Skip

File woes
July 18, 2014 12:29 PM   Subscribe

I grabbed a bunch of posts off of a vBulletin forum to analyze for a research project (with permission, of course, from the forums and the users and my IRB), and I've got it all cleaned up and ready to go. I've got thousands of files in .xls (Microsoft Excel 97-2003) format. So far, so good. Now how do I get these files into a format that my analysis software will play with nicely?

Is there a macro that I can apply to all of the .xls files in a specific folder that will convert them into either html files or pdf files or word files? If there is a macro, how do I go about applying it to all of the files in a specific folder?

I do not want to open every single file. There are thousands of files, and I've messed with all of them individually multiple times already.

If you could walk me through this like I am not very technologically savvy, that would be wonderful.

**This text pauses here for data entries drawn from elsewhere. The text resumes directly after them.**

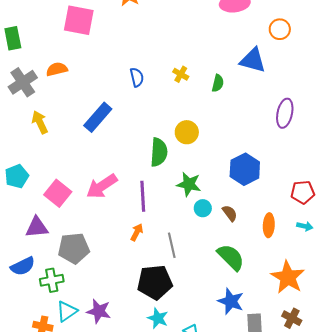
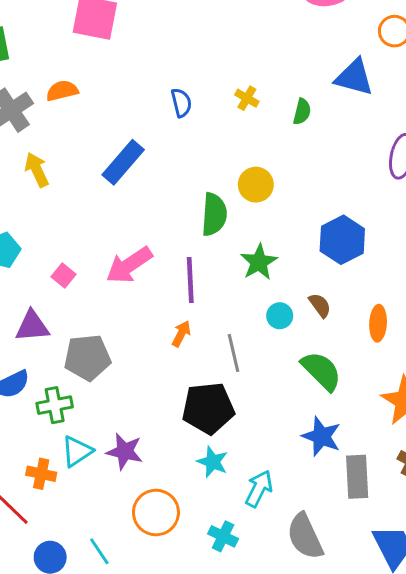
green star: (189, 184) -> (259, 262), turned 30
pink square: (58, 193) -> (64, 276), size x0.6
cyan circle: (203, 208) -> (280, 316), moved

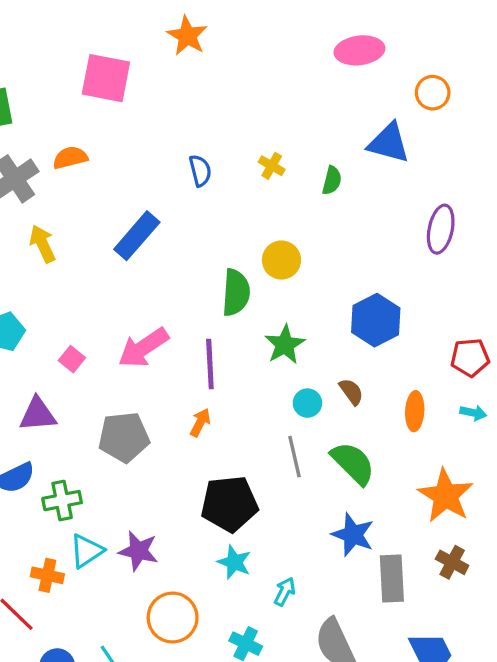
gray line: (233, 353) -> (294, 457), moved
gray pentagon: (87, 357) -> (124, 437), moved
cyan arrow: (259, 489) -> (285, 592), size x0.7

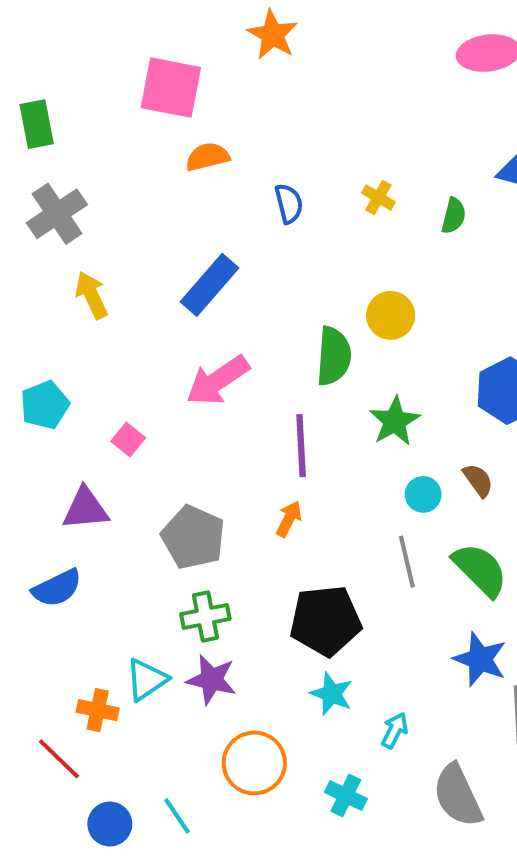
orange semicircle: (70, 158) -> (208, 157), moved
pink arrow: (143, 348) -> (218, 381), moved
gray pentagon: (124, 437) -> (193, 537), turned 30
green cross: (62, 501) -> (205, 616), moved

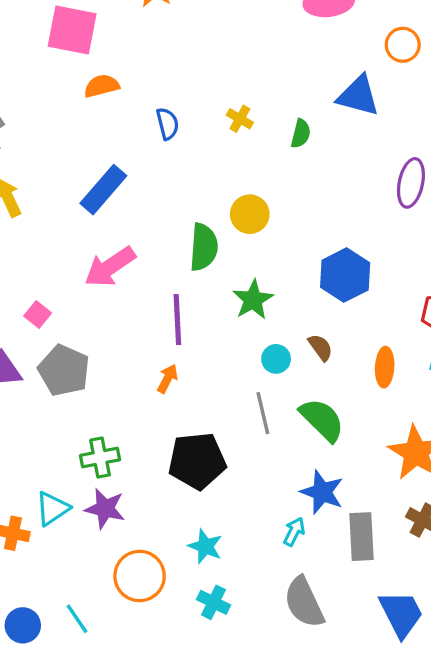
gray pentagon: (193, 537) -> (64, 370), moved
cyan star: (332, 694) -> (205, 546), moved
cyan arrow: (395, 730) -> (294, 532), moved

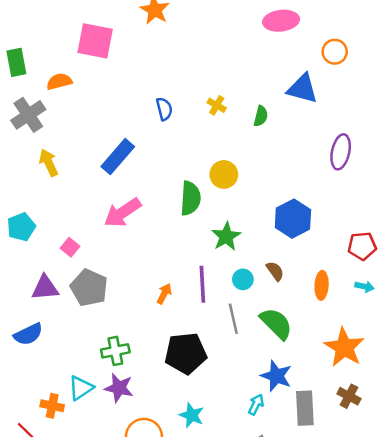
orange semicircle: (102, 86) -> (59, 81), moved
purple line: (177, 319) -> (202, 284), moved

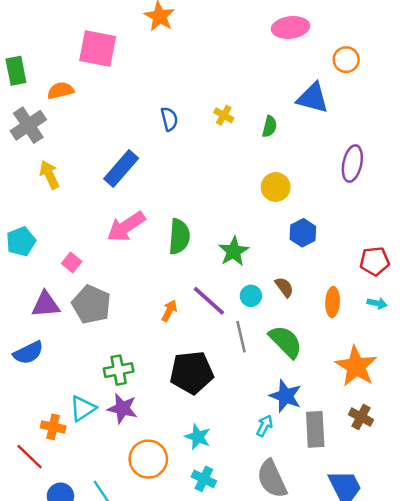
yellow circle: (224, 174) -> (276, 187), moved
green semicircle: (190, 198) -> (179, 236), moved
blue hexagon: (293, 219) -> (303, 233), size x0.7
purple line: (202, 284) -> (209, 301), turned -45

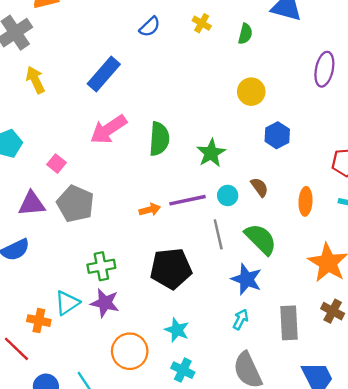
blue semicircle: (169, 119) -> (150, 27), turned 60
purple line: (209, 301) -> (187, 200), turned -54
orange arrow: (169, 311) -> (150, 210), turned 48
blue star: (286, 396) -> (246, 279), moved

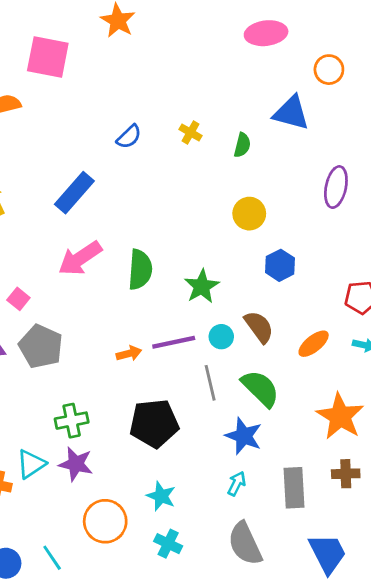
brown semicircle: (259, 187) -> (259, 327), size x1.4
orange ellipse: (305, 201) -> (314, 344), turned 48
brown cross: (333, 311) -> (346, 474), turned -30

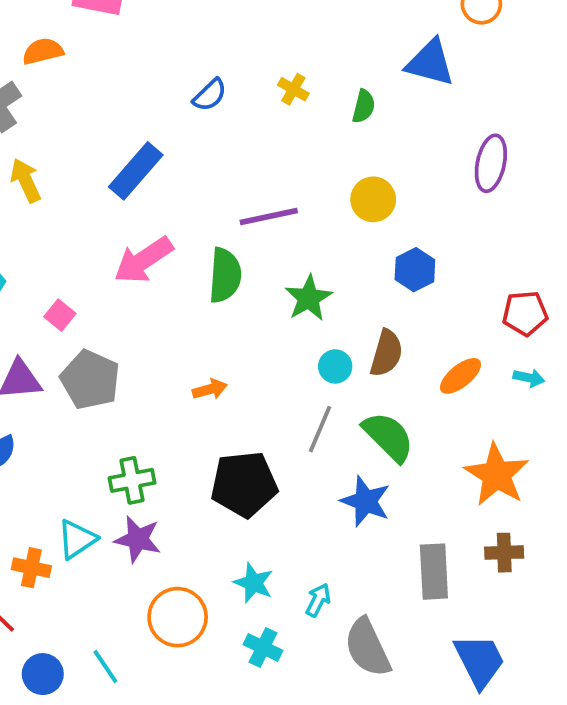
brown semicircle: (259, 327) -> (386, 353), turned 52
purple line: (174, 342) -> (269, 216), moved
gray line: (210, 383) -> (320, 429), turned 36
cyan arrow: (237, 484) -> (318, 600), moved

More details: I am using NVivo 10 for data analysis. For the last year I have been using the "Dataset" feature to pull in each spreadsheet as data, analyzing it that way - but I don't need to do all that. It's really time consuming and every file has to be done manually with a series of annoying clicks. It takes forever and imposes structure on my data that really seems unnecessary from my point of view. It's slowing me down and impeding my progress in a significant way. Other file formats - Word, PDF, text files, html files - can just be dragged-and-dropped into NVivo wholesale, which is just so, so much easier. I just need to be able to read the text, know which user typed which thing and in what order, and that's it - comments aren't threaded or anything like that.

I don't need the data to appear in spreadsheet form. An HTML file would work just as well as long as the structure of the text remains (e.g. one "chunk" of text for each row would be fine - it's really just usernames and the content of the posts that I'm interested in actually reading and analyzing). A word file would be OK too. PDF is the last acceptable format on my list, because although I can drag-and-drop PDFs, it's slow as molasses for some reason.
posted by sockermom to Computers & Internet (14 answers total) 2 users marked this as a favorite
 
I just had to import a whole bunch of database out of excel 97-2003 format recently.

One simple step, if you want and can use .CSV files, is the tool xls2csv.

I personally have had great success with the tool Scriptella, but it is geared towards more tech savvy/developer types of folks.
posted by Lafe at 1:27 PM on July 18 [2 favorites]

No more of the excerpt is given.